I've been hunting these mountain pigs all winter long, and have been turning up empty handed. I have never really hunted deep mountain hogs throughout the dead of winter like I have this year, and so I have done a lot of learning throughout the winter. 

Last Christmas, I found myself with some extra cash, and some gift cards to burn. Those landed me my first muzzle loader, with hardly any out of pocket expense at all. I ended up purchasing a black/black Traditions Buckstalker + Scope combo. The Buckstalker is a value/entry type rifle, and I have been extremely pleased with it. I had resolved earlier in the year to purchase a .50 so that I could hunt hogs with it in small game season, and leave the .22 at home.

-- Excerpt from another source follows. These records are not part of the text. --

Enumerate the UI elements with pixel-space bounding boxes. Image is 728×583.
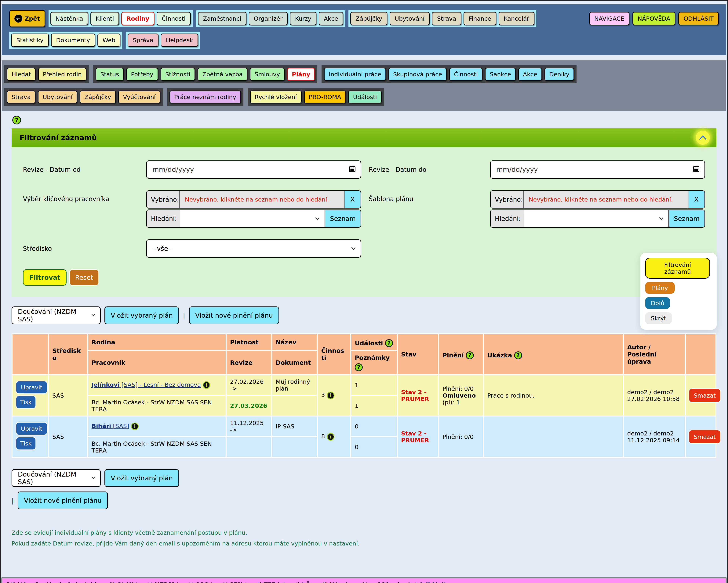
family-link[interactable]: Jelínkovi [SAS] - Lesní - Bez domova [92,381,201,388]
help-icon[interactable]: ? [12,116,21,124]
back-button[interactable]: ← Zpět [9,10,45,27]
nav-item-organizer[interactable]: Organizér [249,12,288,25]
delete-button[interactable]: Smazat [689,431,720,443]
info-icon[interactable]: i [327,392,334,399]
plan-template-select[interactable]: Doučování (NZDM SAS) [11,306,101,324]
nav-item-sprava[interactable]: Správa [128,33,158,47]
nav-item-web[interactable]: Web [98,33,121,47]
worker-search-input[interactable] [180,210,324,227]
subnav-individualni-prace[interactable]: Individuální práce [324,68,386,81]
page-help-row: ? [12,116,727,124]
nav-item-statistiky[interactable]: Statistiky [11,33,49,47]
date-from-label: Revize - Datum od [23,166,138,173]
nav-item-akce[interactable]: Akce [319,12,343,25]
info-icon[interactable]: i [203,381,210,389]
subnav-vyuctovani[interactable]: Vyúčtování [118,90,160,104]
navigace-button[interactable]: NAVIGACE [589,12,630,25]
subnav-stiznosti[interactable]: Stížnosti [161,68,195,81]
print-button[interactable]: Tisk [16,437,35,449]
nav-item-rodiny[interactable]: Rodiny [121,12,154,25]
quickmenu-skryt[interactable]: Skrýt [645,312,672,324]
insert-new-fulfillment-button[interactable]: Vložit nové plnění plánu [189,306,279,324]
subnav-cinnosti[interactable]: Činnosti [449,68,483,81]
insert-selected-plan-button[interactable]: Vložit vybraný plán [104,469,179,487]
subnav-udalosti[interactable]: Události [348,90,382,104]
edit-button[interactable]: Upravit [16,381,47,393]
ukazka-cell [484,417,623,457]
nav-item-zamestnanci[interactable]: Zaměstnanci [198,12,246,25]
nav-item-ubytovani[interactable]: Ubytování [390,12,430,25]
plneni-value: Plnění: 0/0 [442,385,479,392]
nav-item-nastenka[interactable]: Nástěnka [50,12,88,25]
calendar-icon[interactable] [692,165,700,174]
subnav-plany[interactable]: Plány [287,68,315,81]
dokument-cell [272,396,317,416]
logout-link[interactable]: Odhlásit [419,581,446,583]
template-search-input[interactable] [524,210,669,227]
help-icon[interactable]: ? [355,363,363,371]
subnav-potreby[interactable]: Potřeby [126,68,158,81]
subnav-smlouvy[interactable]: Smlouvy [250,68,285,81]
subnav-ubytovani[interactable]: Ubytování [38,90,77,104]
insert-selected-plan-button[interactable]: Vložit vybraný plán [104,306,179,324]
top-nav-bar: ← Zpět Nástěnka Klienti Rodiny Činnosti … [2,4,726,55]
nav-item-helpdesk[interactable]: Helpdesk [161,33,198,47]
filtrovat-button[interactable]: Filtrovat [23,269,67,286]
subnav-pro-roma[interactable]: PRO-ROMA [304,90,346,104]
nav-item-klienti[interactable]: Klienti [90,12,119,25]
napoveda-button[interactable]: NÁPOVĚDA [632,12,675,25]
subnav-deniky[interactable]: Deníky [545,68,574,81]
description-line-2: Pokud zadáte Datum revize, přijde Vám da… [11,538,727,549]
subnav-zpetna-vazba[interactable]: Zpětná vazba [198,68,248,81]
family-name: Jelínkovi [92,381,120,388]
worker-clear-button[interactable]: X [344,191,361,208]
worker-selected-value[interactable]: Nevybráno, klikněte na seznam nebo do hl… [180,191,344,208]
group-suffix: (psat) [175,581,196,583]
nav-item-kurzy[interactable]: Kurzy [290,12,316,25]
template-selected-value[interactable]: Nevybráno, klikněte na seznam nebo do hl… [524,191,688,208]
updated-value: 27.02.2026 10:58 [627,395,681,402]
plan-template-select[interactable]: Doučování (NZDM SAS) [11,469,101,487]
subnav-zapujcky[interactable]: Zápůjčky [80,90,115,104]
family-link[interactable]: Bihári [SAS] [92,422,129,429]
nav-item-finance[interactable]: Finance [464,12,496,25]
info-icon[interactable]: i [131,422,138,430]
worker-list-button[interactable]: Seznam [324,210,361,227]
subnav-status[interactable]: Status [96,68,124,81]
quickmenu-dolu[interactable]: Dolů [645,297,670,309]
print-button[interactable]: Tisk [16,396,35,408]
date-from-input[interactable] [146,161,361,178]
subnav-prehled-rodin[interactable]: Přehled rodin [38,68,86,81]
subnav-sankce[interactable]: Sankce [485,68,516,81]
subnav-akce[interactable]: Akce [518,68,542,81]
template-list-button[interactable]: Seznam [669,210,704,227]
calendar-icon[interactable] [348,165,356,174]
nav-item-dokumenty[interactable]: Dokumenty [51,33,95,47]
subnav-skupinova-prace[interactable]: Skupinová práce [388,68,447,81]
subnav-prace-neznam-rodiny[interactable]: Práce neznám rodiny [170,90,241,104]
edit-button[interactable]: Upravit [16,422,47,435]
info-icon[interactable]: i [327,433,334,441]
help-icon[interactable]: ? [466,351,474,359]
nav-item-cinnosti[interactable]: Činnosti [157,12,190,25]
nav-item-kancelar[interactable]: Kancelář [499,12,535,25]
subnav-hledat[interactable]: Hledat [7,68,36,81]
nav-item-strava[interactable]: Strava [432,12,461,25]
quickmenu-plany[interactable]: Plány [645,282,675,294]
odhlasit-button[interactable]: ODHLÁSIT [678,12,719,25]
insert-new-fulfillment-button[interactable]: Vložit nové plnění plánu [18,492,108,509]
help-icon[interactable]: ? [514,351,522,359]
quickmenu-filtrovani-zaznamu[interactable]: Filtrování záznamů [645,258,710,279]
subnav-strava[interactable]: Strava [7,90,35,104]
date-to-input[interactable] [490,161,705,178]
template-clear-button[interactable]: X [688,191,704,208]
delete-button[interactable]: Smazat [689,389,720,402]
nav-item-zapujcky[interactable]: Zápůjčky [350,12,387,25]
stredisko-select[interactable]: --vše-- [146,240,361,258]
collapse-filter-button[interactable] [696,131,710,145]
subnav-group-search: Hledat Přehled rodin [4,65,89,83]
subnav-rychle-vlozeni[interactable]: Rychlé vložení [250,90,302,104]
reset-button[interactable]: Reset [69,269,99,286]
header-ukazka-label: Ukázka [487,352,512,359]
help-icon[interactable]: ? [385,339,393,347]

Well, right when deer season closed in the NF on Dec 26th, I went right back to looking for hogs. I ended up hunting Chattahoochee WMA almost exclusively just because it is close to home, and I know it better than I know almost any other place in the mountains. It took me several hunts to figure out what the hogs were doing, what they were feeding on this late in the season, and the areas where they were holding. Once I pieced together that puzzle, I started finding areas across the WMA which were holding hogs. Most of these places required long hikes with my rifle, big pack, the butchering equipment I would need to butcher an animal, and all my gear needed for a long hunt. Some of these spots were up to three miles one way, and uphill 90-95% of the way.  
I hunted, and I hunted, and I hunted. Every time I checked these various spots throughout the winter, there was new, fresh sign, but still I came home without pork each time. I found that the hogs were moving a LOT within the bounds of the general areas where they were holding, and they were basically just going to be where I found them. No really good way to pattern them this late in the season when the food is scarce and scattered.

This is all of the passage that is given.